Hasan Ismaik hat sich bei der TSV als studierter erfolgreicher Unternehmer mit Milliarden-$-Vermögen vorgestellt. Solch einer Koryphäe Feinheiten des deutschen Gesellschaftsrecht erläutern zu wollen, hätte er entsprechend seines kulturellen Hintergrundes als Respektlosigkeit gewertet. Nur ist es wohl leider so, dass er auch heute noch nicht begriffen hat, dass seine Beteiligung nicht den Verein (e.V.) umfasst, sondern begrenzt ist auf das Unternehmen TSV KGaA, denn er schreibt immer noch von dem „Verein.“
Wobei seine Rolle bei der TSV KGaA ganz einfach beschrieben werden kann. Seine Beteiligung betrifft nur das Profi-Fußball-Unternehmen TSV KGaA. Selbst wenn der Kapitalanteil mehr als 49 % sein sollte, ist das Stimmrecht auf 49 % beschränkt.

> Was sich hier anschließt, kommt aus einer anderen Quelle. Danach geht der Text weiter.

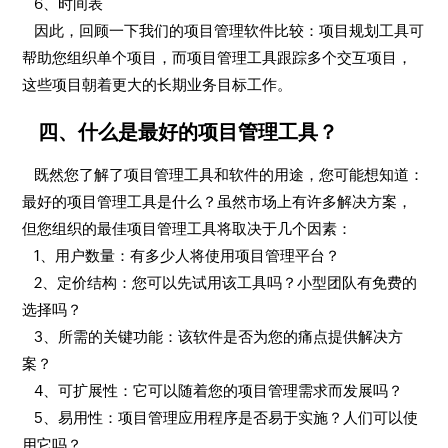
6、时间表
因此，回顾一下我们的项目管理软件比较：项目规划工具可
帮助您组织单个项目，而项目管理工具跟踪多个交互项目，
这些项目朝着更大的长期业务目标工作。
四、什么是最好的项目管理工具？
既然您了解了项目管理工具和软件的用途，您可能想知道：
最好的项目管理工具是什么？虽然市场上有许多解决方案，
但您组织的最佳项目管理工具将取决于几个因素：
1、用户数量：有多少人将使用项目管理平台？
2、定价结构：您可以先试用该工具吗？小型团队有免费的
选择吗？
3、所需的关键功能：该软件是否为您的痛点提供解决方
案？
4、可扩展性：它可以随着您的项目管理需求而发展吗？
5、易用性：项目管理应用程序是否易于实施？人们可以使
用它吗？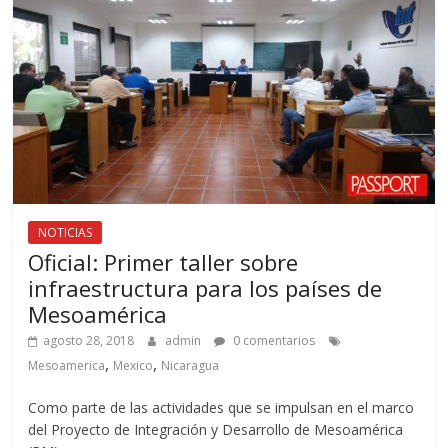
NOTICIAS
Oficial: Primer taller sobre
infraestructura para los países de
Mesoamérica
agosto 28, 2018
admin
0 comentarios
,
,
Mesoamerica
Mexico
Nicaragua
Como parte de las actividades que se impulsan en el marco
del Proyecto de Integración y Desarrollo de Mesoamérica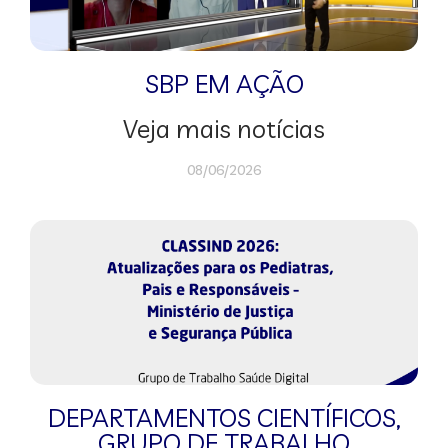
SBP EM AÇÃO
Veja mais notícias
08/06/2026
DEPARTAMENTOS CIENTÍFICOS
,
GRUPO DE TRABALHO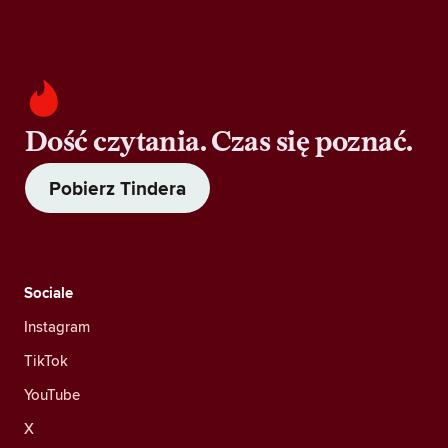
Dość czytania. Czas się poznać.
Pobierz Tindera
Sociale
Instagram
TikTok
YouTube
X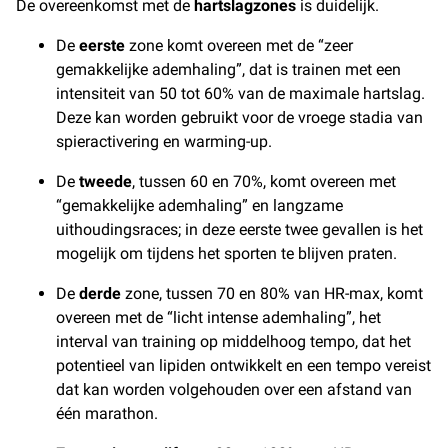
De overeenkomst met de
hartslagzones
is duidelijk.
De
eerste
zone komt overeen met de “zeer
gemakkelijke ademhaling”, dat is trainen met een
intensiteit van 50 tot 60% van de maximale hartslag.
Deze kan worden gebruikt voor de vroege stadia van
spieractivering en warming-up.
De
tweede
, tussen 60 en 70%, komt overeen met
“gemakkelijke ademhaling” en langzame
uithoudingsraces; in deze eerste twee gevallen is het
mogelijk om tijdens het sporten te blijven praten.
De
derde
zone, tussen 70 en 80% van HR-max, komt
overeen met de “licht intense ademhaling”, het
interval van training op middelhoog tempo, dat het
potentieel van lipiden ontwikkelt en een tempo vereist
dat kan worden volgehouden over een afstand van
één marathon.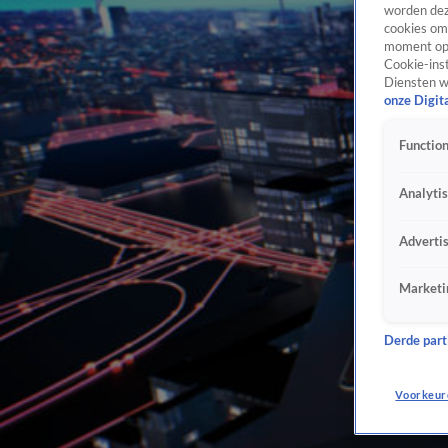
worden dez
cookies om 
moment opn
Cookie-inst
Diensten w
onze Digit
Function
Analyti
Adverti
Marketi
Derde parti
Voorkeur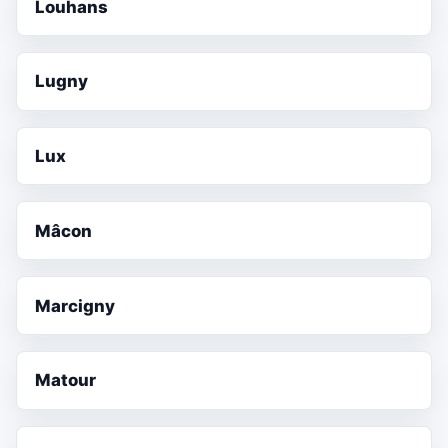
Louhans
Lugny
Lux
Mâcon
Marcigny
Matour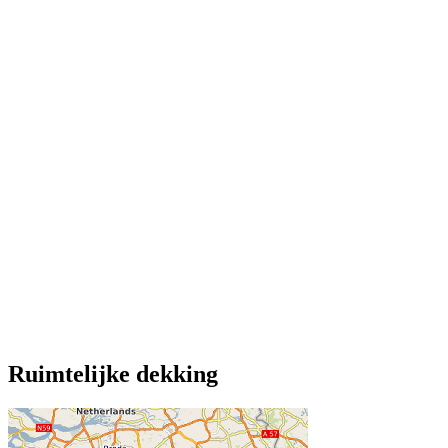
Ruimtelijke dekking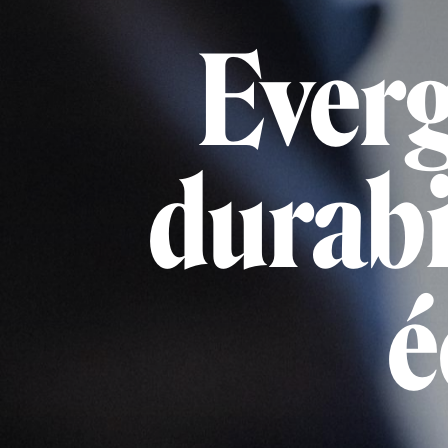
Everg
durabi
é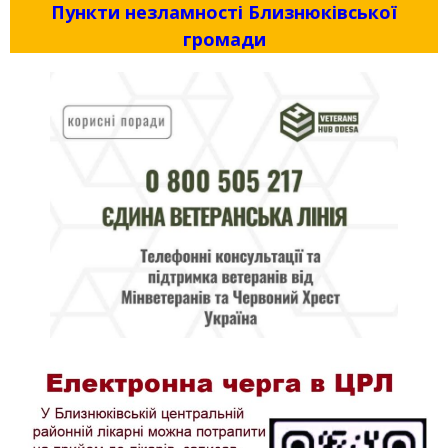
Пункти незламності Близнюківської
громади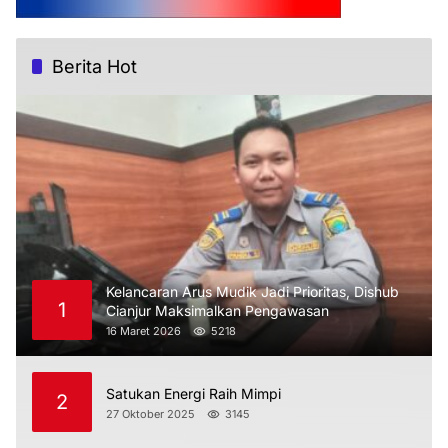
Berita Hot
Kelancaran Arus Mudik Jadi Prioritas, Dishub
1
Cianjur Maksimalkan Pengawasan
16 Maret 2026
5218
Satukan Energi Raih Mimpi
2
27 Oktober 2025
3145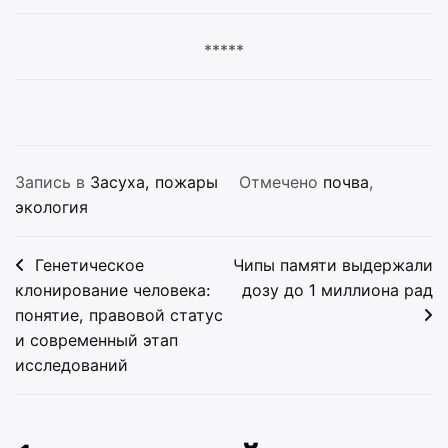
*****
Запись в
Засуха, пожары
Отмечено
почва
,
экология
Навигация
Генетическое
Чипы памяти выдержали
по
клонирование человека:
дозу до 1 миллиона рад
понятие, правовой статус
записям
и современный этап
исследований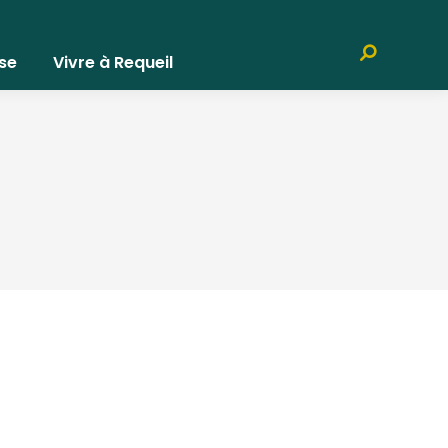
Recherche
se
Vivre à Requeil
:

Allerdings müssen seine Berater 2011 die Feinheiten mit der 50+1-Regelung und das Konzept der Geschäftsführungs-GmbH und TSV KGaA bestens verstanden zu haben. Damals wurde die Geschäftsführungs-GmbH mit einem Beirat ausgestattet. In diesem sind je zwei Personen von jedem Gesellschafter vertreten. Somit wurden die Stimmrechte pari verteilt mit der Ausnahme, dass bei bestimmten Entscheidungen nach einem langwidrigen Verfahren der e.V. alleine entscheiden kann.
Somit: Obwohl HAM nur 49 % Stimmrechte an der KGaA hat, wird sie grundsätzlich als gleichberechtigter Partner behandelt.
Zudem waren die HAM-Vertreter bereits 2011 so gewieft und haben zugunsten von HAM vertraglich vereinbart, dass die Geschäftsführungs-GmbH beim Wegfall der 50+1-Regel von HAM zum Preis von 25.000 € erworben werden kann. Ismaik würde dann Alleinherrscher.
Obwohl das Stimmrecht von HAM bei der TSV KGaA grundsätzlich auf 49 % und faktisch auf 50 % begrenzt ist, wurde HAM im Aufsichtrat ein Sonderrecht zugestanden. Sofern im gleichberechtigten Aufsichtsrat eine Pattsituation eintriff, hat der Kraft Vertrag von HAM zu bestimmende Aufsichtsrats-Vorsitzende ein Doppelstimmrecht, sodass wie in den letzten Jahren häufig vorgekommen, HAM einseitig gegen das Votum des e.V. das Kaderbudget erhöhen darf.
Leider musste man als TSV-Fan feststellen, dass Hasan Ismaik selbst nach 15 Jahren wohl äußerst beratungsresistent ist. Anders ist es nicht zu erklären, dass er im letzten Jahr seine KGaA-Beteiligung an einen dubiosen leeren Schweizer Briefkasten verkaufen wollte. Dass man vor Kauf oder Verkauf von Unternehmesbeteiligungen sinnvollerweise ein Due-Diligence-Verfahren durchführt um Chancen Risiken des Geschäftes zu ermitteln, scheint bei Ismaik noch nicht angekommen zu sein.